Je travaille dans un accueil dorénavant EDF bleu ciel, avant EDF et gaz de france distribution. Sous contrat de travail EGD avant juillet 2007 on est venus nous trouver pour nous demander pour qui on voulait travailler après le 1er juillet 2007. Le choix était simple : Gaz de France abandonnait tous les points d’accueil physique, EDF reprenait tout pour en faire des boutiques. Disparition des caisses, plus de traitement des chèques, mise en place de toutes ces plateformes téléphoniques, filialisation totale de l’entreprise ( séparation de tout et de tous, distributeur, commercialisateur, relève, dépannage, devis branchement ... ) Tout est devenu payant, le moindre relevé de compteur, le moindre réglage disjoncteur. Même un client qui annule un RDV moins de 48 heures avant l’intervention, se voit facturé un frais de dédit !!! Il ne suffit plus de payer le surplus d’abonnement mais aussi maintenant toutes les interventions. Gaz de France, annoncé par NICOLAS SARKOZY, ne serait jamais privatisé, on en voit le résultat. EDF et GDF sont devenues des SA. Moultes actionnaires sont entrés dans le capital des Entreprises, et profit et rentablitité sont leur maitres mots. Sous services publics, nous n’en n’avons plus que les missions, c’est tout. Et tous les jours je continue à recevoir des clients perdus, qui ne comprennent pas ce qui se passe en France, qui croient que EDF et GDF sont encore ensemble,... Plus d’accueil Gaz de France ( " mais comment je fais, au téléphonne on n’arrive pas à les avoir " ). En permanence les clients viennent colériques car des commerciaux leurs font signer des contrats d’énergie concurrentiels et pour faciliter l’entrée et l’argumentaire se font passer pour EDF. Fidèles à l’image de l’entreprise et au service de proximité que nous sommes encore ( au point de vue accueil clientèle ), les clients veulent rester chez EDF. Mais la pérénité est à courte vue car un accueil ( Boutique bleu ciel maintenant ) est ouvert maintenant pour faire du chiffre d’affaire, du bénef, ventes de services à de la clientèle qui en situation de crise a déjà du mal à ne serait-ce que payer ses factures.

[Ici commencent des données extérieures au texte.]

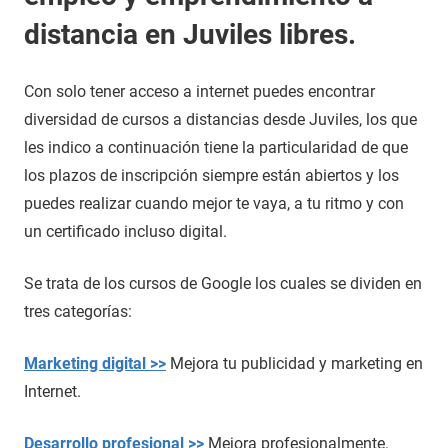
distancia en Juviles libres.
Con solo tener acceso a internet puedes encontrar
diversidad de cursos a distancias desde Juviles, los que
les indico a continuación tiene la particularidad de que
los plazos de inscripción siempre están abiertos y los
puedes realizar cuando mejor te vaya, a tu ritmo y con
un certificado incluso digital.
Se trata de los cursos de Google los cuales se dividen en
tres categorías:
Marketing digital >>
Mejora tu publicidad y marketing en
Internet.
Desarrollo profesional >>
Mejora profesionalmente.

On s’entend dire de ça et là, que par rapport aux flux client ( + ou - important selon les mois ) et aux services vendus, les boutiques non rentables fermeront. Certaines ferment déjà et pourtant les anciens agents d’accueil que nous sommes, devenus Conseillers Clientèle, sommes vraiment de bons élèves car on a accepté toutes les réformes possibles et imaginables.
Aujourd’hui je suis là, mais demain où serai-je ???